Scale AI specialises in providing expertly labelled datasets which are essential for training generative AI models such as Google’s Gemini or OpenAI’s GPT series.
Alphabet’s Google is preparing to end its long-standing relationship with data-labelling startup Scale AI after Meta Platforms acquired a 49 per cent stake in the company, Reutersreported.
The move marks a major shakeup in the AI ecosystem, with several top artificial intelligence (AI) labs now seeking alternative or in-house solutions to protect their proprietary data.
Meta’s investment in Scale AI values the startup at $29 billion—double its previous valuation from just a year ago. But the eye-catching deal has spurred immediate concern from competitors in the AI space, who fear their confidential data, research directions, and prototype tools could now be indirectly exposed to a rival.
Scale AI specialises in providing expertly labelled datasets which are essential for training generative AI models such as Google’s Gemini or OpenAI’s GPT series.
Google alone was slated to spend around $200 million on Scale’s services this year and had paid $150 million in 2024.
But insiders say Meta’s new stake and the appointment of Scale CEO Alexandr Wang to lead Meta’s superintelligence team was the tipping point for Google, Microsoft, Elon Musk’s xAI, and even OpenAI, all of whom are now scaling back or exiting their contracts with Scale.
At the core of the backlash is a shared worry over data security and competitive leakage. Companies like Google and Microsoft rely on data-labelling partners to handle sensitive materials—including experimental products and training data—which may now be accessible to a firm like Meta through its close ties to Scale.
Though Meta has not taken a board seat at Scale AI and insists the two companies will continue to operate independently, AI labs are sceptical. Wang’s move to Meta, along with a few Scale employees, only intensifies fears that Scale can no longer maintain the neutrality necessary to work with competing AI developers.
The fallout is rapidly benefiting Scale AI’s competitors. Firms like Labelbox, Turing, Handshake, and Mercor are seeing a surge in demand from AI labs eager to pivot away from Scale. Handshake, which specialises in a vetted network of PhDs and technical experts, reported its client workload tripled overnight after news of the Meta deal broke.
Labelbox, another major rival, is reportedly on track to gain “hundreds of millions” in new revenue this year as customers flee Scale. Several companies are also taking the in-house route, hiring their own data labellers to ensure tighter security and control.
Meta’s acquisition appears driven not just by data but by talent. The deal gives Meta access to Alexandr Wang, the 28-year-old tech prodigy who co-founded Scale in 2016. Wang, who dropped out of MIT to build Scale, is now tasked with leading Meta’s “superintelligence” team—a move that underscores CEO Mark Zuckerberg’s push to catch up in the AI race.

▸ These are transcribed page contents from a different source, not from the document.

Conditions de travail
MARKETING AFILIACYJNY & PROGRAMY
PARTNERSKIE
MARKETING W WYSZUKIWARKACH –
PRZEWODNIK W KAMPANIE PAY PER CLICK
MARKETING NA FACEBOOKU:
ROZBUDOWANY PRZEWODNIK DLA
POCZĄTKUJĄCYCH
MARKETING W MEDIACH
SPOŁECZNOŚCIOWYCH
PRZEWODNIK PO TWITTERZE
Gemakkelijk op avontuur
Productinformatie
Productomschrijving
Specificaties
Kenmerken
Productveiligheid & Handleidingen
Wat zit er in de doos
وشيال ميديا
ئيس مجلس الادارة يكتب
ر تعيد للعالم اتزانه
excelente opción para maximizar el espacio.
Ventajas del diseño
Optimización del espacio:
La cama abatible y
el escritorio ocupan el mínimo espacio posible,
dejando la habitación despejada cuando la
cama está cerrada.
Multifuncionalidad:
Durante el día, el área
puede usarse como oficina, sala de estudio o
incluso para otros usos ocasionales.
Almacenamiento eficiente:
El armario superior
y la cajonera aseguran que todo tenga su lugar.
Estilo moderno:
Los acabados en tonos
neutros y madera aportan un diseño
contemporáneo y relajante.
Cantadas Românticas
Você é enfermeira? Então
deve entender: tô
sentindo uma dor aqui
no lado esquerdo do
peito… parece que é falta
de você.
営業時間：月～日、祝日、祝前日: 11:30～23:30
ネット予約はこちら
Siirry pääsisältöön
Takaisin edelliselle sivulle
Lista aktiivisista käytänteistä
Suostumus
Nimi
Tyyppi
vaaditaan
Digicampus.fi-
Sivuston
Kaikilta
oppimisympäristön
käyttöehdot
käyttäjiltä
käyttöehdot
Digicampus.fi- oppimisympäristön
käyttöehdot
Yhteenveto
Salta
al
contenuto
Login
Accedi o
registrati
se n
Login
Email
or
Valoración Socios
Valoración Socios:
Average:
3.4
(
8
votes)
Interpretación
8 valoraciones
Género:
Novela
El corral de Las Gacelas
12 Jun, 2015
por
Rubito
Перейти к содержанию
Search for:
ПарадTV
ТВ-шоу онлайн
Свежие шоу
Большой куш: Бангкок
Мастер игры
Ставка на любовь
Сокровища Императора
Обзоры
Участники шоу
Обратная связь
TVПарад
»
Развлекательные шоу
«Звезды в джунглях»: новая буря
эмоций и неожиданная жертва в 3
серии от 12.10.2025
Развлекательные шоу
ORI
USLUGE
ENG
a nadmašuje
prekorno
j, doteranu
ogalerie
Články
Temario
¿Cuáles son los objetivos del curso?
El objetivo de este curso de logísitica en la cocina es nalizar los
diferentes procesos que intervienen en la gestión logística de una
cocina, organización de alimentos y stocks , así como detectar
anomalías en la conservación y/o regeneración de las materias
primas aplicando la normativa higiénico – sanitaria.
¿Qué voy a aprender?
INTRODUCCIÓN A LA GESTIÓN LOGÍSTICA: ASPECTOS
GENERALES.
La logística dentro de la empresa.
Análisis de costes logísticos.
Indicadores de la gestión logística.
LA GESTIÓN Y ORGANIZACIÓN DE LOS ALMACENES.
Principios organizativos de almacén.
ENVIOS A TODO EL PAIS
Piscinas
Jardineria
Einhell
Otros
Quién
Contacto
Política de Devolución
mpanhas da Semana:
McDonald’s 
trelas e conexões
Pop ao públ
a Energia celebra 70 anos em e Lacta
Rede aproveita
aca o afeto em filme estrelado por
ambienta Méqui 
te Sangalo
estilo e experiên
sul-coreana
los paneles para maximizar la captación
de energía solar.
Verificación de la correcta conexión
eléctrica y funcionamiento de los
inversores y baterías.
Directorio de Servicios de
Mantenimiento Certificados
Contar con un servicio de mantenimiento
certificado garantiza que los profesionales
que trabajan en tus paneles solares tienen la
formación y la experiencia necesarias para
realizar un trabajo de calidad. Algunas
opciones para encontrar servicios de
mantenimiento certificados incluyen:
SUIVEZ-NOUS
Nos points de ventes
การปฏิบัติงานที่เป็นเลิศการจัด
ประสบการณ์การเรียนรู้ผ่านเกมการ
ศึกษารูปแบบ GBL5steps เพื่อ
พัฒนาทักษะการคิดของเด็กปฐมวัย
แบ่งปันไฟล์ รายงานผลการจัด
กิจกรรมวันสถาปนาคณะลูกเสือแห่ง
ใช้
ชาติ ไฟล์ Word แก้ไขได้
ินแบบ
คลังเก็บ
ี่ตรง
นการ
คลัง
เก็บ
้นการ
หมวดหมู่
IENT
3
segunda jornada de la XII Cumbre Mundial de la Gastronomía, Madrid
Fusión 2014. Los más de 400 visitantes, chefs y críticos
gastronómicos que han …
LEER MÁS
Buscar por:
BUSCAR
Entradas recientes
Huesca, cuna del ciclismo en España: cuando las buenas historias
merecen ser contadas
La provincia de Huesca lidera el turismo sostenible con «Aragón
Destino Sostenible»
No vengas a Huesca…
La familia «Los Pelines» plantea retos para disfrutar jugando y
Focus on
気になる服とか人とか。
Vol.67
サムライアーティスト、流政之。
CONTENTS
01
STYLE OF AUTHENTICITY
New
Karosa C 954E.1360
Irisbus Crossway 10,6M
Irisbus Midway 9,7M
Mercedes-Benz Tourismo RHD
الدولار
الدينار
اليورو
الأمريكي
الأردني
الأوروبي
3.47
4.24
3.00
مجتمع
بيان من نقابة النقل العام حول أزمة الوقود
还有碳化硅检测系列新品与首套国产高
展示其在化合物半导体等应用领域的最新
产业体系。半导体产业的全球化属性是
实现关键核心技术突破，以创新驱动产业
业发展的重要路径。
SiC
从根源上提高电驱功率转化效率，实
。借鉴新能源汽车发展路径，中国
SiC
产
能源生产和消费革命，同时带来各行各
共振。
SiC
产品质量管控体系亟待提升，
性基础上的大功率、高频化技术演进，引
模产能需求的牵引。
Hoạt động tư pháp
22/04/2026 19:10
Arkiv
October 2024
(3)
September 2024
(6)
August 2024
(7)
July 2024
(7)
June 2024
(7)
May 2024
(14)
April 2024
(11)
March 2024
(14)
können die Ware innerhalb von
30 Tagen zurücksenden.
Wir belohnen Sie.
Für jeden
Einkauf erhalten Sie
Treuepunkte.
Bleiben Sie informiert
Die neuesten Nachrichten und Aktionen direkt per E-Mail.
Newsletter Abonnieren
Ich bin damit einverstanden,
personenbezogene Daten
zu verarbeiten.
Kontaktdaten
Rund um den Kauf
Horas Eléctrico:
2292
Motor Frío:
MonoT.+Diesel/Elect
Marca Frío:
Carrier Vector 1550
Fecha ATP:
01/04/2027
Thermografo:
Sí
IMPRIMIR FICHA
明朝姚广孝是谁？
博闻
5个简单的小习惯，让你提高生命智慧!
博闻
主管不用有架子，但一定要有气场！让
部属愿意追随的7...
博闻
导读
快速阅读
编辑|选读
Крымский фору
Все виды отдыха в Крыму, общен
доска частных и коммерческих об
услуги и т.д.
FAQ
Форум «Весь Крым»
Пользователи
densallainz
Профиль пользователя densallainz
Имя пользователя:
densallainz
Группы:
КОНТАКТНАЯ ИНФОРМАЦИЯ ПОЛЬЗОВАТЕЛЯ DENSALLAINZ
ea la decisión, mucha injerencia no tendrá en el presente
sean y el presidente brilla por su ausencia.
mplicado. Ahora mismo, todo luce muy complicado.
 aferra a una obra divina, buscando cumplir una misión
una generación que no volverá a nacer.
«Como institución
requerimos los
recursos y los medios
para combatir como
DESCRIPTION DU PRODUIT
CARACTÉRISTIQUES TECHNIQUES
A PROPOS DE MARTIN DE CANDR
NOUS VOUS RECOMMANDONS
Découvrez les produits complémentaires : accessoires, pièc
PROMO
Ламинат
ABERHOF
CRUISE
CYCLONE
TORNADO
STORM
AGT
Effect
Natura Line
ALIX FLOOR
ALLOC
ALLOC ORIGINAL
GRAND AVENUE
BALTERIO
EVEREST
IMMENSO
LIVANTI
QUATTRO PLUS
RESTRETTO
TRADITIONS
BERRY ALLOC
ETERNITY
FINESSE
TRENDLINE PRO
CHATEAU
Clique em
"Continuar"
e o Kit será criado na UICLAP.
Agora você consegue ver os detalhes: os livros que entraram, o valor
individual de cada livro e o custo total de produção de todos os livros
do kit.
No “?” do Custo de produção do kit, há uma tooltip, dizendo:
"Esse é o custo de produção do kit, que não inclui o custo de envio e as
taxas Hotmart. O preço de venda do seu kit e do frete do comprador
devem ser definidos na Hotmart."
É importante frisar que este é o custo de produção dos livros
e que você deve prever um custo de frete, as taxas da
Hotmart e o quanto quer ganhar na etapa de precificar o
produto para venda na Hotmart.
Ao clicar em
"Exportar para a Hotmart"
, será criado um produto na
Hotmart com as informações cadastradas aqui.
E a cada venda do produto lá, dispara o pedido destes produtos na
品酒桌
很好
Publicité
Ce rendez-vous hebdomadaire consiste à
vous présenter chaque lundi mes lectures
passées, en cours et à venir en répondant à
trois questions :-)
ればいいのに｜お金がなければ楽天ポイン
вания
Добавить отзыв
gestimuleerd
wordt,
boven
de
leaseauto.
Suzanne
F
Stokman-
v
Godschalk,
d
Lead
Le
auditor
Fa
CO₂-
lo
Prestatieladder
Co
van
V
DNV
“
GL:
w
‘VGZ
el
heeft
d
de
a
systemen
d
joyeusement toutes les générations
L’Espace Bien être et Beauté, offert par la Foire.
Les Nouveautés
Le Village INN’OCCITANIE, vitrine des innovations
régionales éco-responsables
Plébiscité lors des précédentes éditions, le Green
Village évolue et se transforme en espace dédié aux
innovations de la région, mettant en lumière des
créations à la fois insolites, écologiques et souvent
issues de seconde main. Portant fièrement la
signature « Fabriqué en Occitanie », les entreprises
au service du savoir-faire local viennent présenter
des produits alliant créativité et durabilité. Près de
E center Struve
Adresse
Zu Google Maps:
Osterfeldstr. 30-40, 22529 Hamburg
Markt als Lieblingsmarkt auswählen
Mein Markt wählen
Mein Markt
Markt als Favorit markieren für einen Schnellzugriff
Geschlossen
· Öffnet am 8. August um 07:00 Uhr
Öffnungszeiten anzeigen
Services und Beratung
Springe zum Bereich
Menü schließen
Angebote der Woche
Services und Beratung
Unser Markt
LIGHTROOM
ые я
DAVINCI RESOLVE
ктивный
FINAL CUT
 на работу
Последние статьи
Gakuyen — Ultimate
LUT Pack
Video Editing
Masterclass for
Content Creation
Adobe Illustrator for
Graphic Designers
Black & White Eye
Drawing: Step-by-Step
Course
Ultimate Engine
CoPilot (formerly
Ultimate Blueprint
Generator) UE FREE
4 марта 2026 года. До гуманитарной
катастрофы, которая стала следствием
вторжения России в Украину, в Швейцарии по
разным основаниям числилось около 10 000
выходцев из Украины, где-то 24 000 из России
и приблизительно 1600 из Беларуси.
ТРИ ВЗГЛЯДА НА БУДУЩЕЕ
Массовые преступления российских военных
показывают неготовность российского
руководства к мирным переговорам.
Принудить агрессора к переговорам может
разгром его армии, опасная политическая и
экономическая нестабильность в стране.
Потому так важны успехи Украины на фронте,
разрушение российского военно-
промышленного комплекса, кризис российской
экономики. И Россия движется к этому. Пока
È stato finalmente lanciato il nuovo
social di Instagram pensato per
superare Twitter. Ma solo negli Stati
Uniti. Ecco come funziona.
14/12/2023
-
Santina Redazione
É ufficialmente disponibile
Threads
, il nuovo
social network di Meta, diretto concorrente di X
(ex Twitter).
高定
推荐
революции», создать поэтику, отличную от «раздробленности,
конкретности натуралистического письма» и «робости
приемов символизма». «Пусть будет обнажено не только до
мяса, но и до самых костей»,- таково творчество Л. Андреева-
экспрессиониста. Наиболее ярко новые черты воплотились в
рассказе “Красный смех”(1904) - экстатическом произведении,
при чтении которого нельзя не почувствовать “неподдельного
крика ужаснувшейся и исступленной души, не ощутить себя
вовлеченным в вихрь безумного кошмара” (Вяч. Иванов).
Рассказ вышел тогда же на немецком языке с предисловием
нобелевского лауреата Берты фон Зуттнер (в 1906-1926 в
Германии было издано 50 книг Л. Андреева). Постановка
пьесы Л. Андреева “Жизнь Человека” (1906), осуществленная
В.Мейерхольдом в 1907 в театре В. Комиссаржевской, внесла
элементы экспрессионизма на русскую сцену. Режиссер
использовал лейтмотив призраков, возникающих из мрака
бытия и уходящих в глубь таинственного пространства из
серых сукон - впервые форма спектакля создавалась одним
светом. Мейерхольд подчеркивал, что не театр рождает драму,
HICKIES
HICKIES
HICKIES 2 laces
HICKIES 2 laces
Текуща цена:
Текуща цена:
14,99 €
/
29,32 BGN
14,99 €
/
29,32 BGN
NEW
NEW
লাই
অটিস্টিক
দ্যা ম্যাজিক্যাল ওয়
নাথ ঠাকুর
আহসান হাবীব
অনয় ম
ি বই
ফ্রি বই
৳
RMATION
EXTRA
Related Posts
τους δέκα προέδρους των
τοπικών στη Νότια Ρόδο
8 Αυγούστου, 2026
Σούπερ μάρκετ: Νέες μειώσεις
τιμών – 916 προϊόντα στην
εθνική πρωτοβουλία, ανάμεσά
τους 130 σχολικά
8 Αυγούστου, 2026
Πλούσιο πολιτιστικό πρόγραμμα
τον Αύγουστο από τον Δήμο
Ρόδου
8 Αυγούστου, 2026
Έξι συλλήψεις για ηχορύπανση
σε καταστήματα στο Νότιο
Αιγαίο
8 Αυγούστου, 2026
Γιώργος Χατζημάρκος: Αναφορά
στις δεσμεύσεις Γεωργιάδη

Meta has faced delays in launching new AI models and has lost key staff in recent months. By bringing Wang onboard, the company is betting that a sharp business mind, rather than a research-heavy background, can restore its competitive edge—much like OpenAI's Sam Altman.
Scale AI will continue to operate independently and serve its government and enterprise clients, but with its largest customers heading for the exit, the company’s growth trajectory is uncertain. The deal is also likely to invite regulatory scrutiny, especially given Meta’s existing antitrust battles in the US.